Oh yes - i meant positive integers...I changed it from the original "natural numbers" - but accidentally wrote nonnegative...

Call the minimum possible value of the expression $d$. Obviously, $d \leq{14}$, because $14 = |2011^{1}-45^{2}|$. Note also that $d$ is even, as the expression itself is even.
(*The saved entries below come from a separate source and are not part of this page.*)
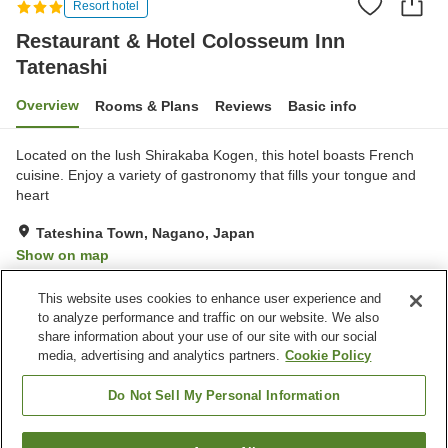
Resort hotel
Restaurant & Hotel Colosseum Inn
Tatenashi
Overview
Rooms & Plans
Reviews
Basic info
Located on the lush Shirakaba Kogen, this hotel boasts French
cuisine. Enjoy a variety of gastronomy that fills your tongue and
heart
Tateshina Town, Nagano, Japan
Show on map
Exceptional
Reviews:
91
4.7
This website uses cookies to enhance user experience and
to analyze performance and traffic on our website. We also
share information about your use of our site with our social
Property facilities
media, advertising and analytics partners.
Cookie Policy
Parking lot
Bedrock bath
Sauna
Spa / Beauty salon
Do Not Sell My Personal Information
Home
Japan
Nagano
Tateshina Town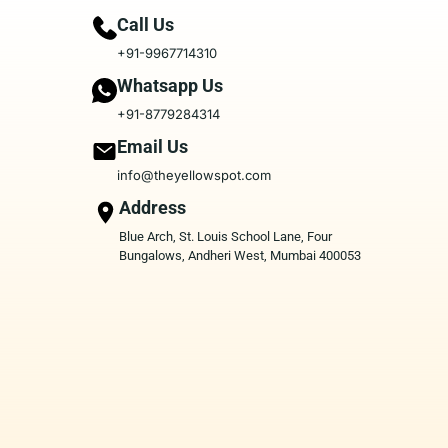
Call Us
+91-9967714310
Whatsapp Us
+91-8779284314
Email Us
info@theyellowspot.com
Address
Blue Arch, St. Louis School Lane, Four
Bungalows, Andheri West, Mumbai 400053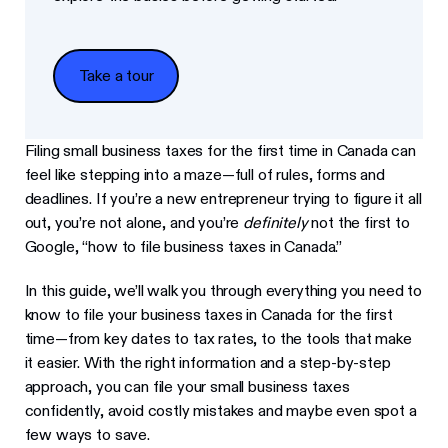
Take a tour
Take a tour
Filing small business taxes for the first time in Canada can
feel like stepping into a maze—full of rules, forms and
deadlines. If you’re a new entrepreneur trying to figure it all
out, you’re not alone, and you’re
definitely
not the first to
Google, “how to file business taxes in Canada.”
In this guide, we’ll walk you through everything you need to
know to file your business taxes in Canada for the first
time—from key dates to tax rates, to the tools that make
it easier. With the right information and a step-by-step
approach, you can file your small business taxes
confidently, avoid costly mistakes and maybe even spot a
few ways to save.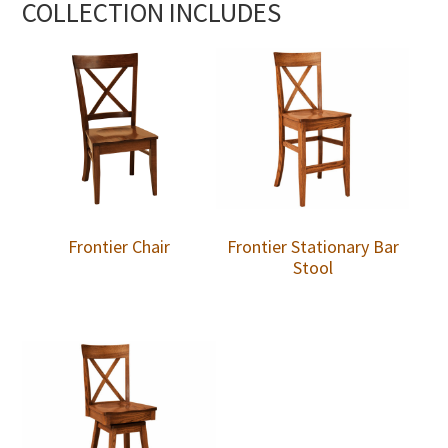
COLLECTION INCLUDES
Frontier Chair
Frontier Stationary Bar
Stool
Also, $d$ is not divisible by $3,5$. Hence, the only possible values for $d$ are $2,4,8,14$. Note also that $2011^{m}$ is congruent to $1 mod 5$, $45^{n}=0(mod 5)$ for any $m$, so $d=1(mod 3)$. It means that either $d=1(mod 5)$ or $d=4(mod 5)$. It means that values $2,8$ are eliminated from the possible numbers' list of $d$. Now, $d=4$ or $d=14$. Assume $d=4$. Consider 2 cases: 1) $2011^{m}-45^{n}=4$ For this case, obviously $45^{n}=1(mod 4)$ and therefore, $2011^{m}=(-1)^m (mod 4)$. So, in order to have $(-1)^m=1(mod 4)$, we must take $m=2a$ for some positive integer $a$. $ (2011^{a}-2) (2011^{a}+2) = 3^{2n} \cdot {5^{n}}$. From the last equality, it's clear that $2011^{a}-2$ and $2011^{a}+2$ differ by $4$, so one of them should be divisible by $3^{2n}$ and the other one by $5^{n}$, so $9^n-2^{n}=4$ which gives $n=1$ but then $a$ doesn't exist. 2) $45^{n}-2011^{m}=4$, or $45^{n}-4=2011^{m}$ $45^{n}-4=2(mod 3)$, but $2011^{m}=1(mod 3)$. Hence, both cases are impossible and the minimal possible value is \[14\].

Easy. Just use mod 5 and 3 in two cases to get that the minimum is 14 for m=1, n=2.